> **Problem to work on**:
Identify and pull out each line of the entries in which "songs" occurs.

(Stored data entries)
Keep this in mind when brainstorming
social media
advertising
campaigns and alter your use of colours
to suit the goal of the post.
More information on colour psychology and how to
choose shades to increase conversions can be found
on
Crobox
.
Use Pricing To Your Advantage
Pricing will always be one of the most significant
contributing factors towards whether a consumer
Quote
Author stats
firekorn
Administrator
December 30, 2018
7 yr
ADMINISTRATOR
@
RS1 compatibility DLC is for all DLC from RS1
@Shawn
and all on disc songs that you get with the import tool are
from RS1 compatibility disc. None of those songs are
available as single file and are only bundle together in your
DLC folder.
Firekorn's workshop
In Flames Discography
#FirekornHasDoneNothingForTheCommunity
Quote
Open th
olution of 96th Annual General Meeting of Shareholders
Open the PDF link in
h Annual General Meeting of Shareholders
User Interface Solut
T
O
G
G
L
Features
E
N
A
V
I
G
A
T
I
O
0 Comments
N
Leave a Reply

> **The completed task**:
and all on disc songs that you get with the import tool are
from RS1 compatibility disc. None of those songs are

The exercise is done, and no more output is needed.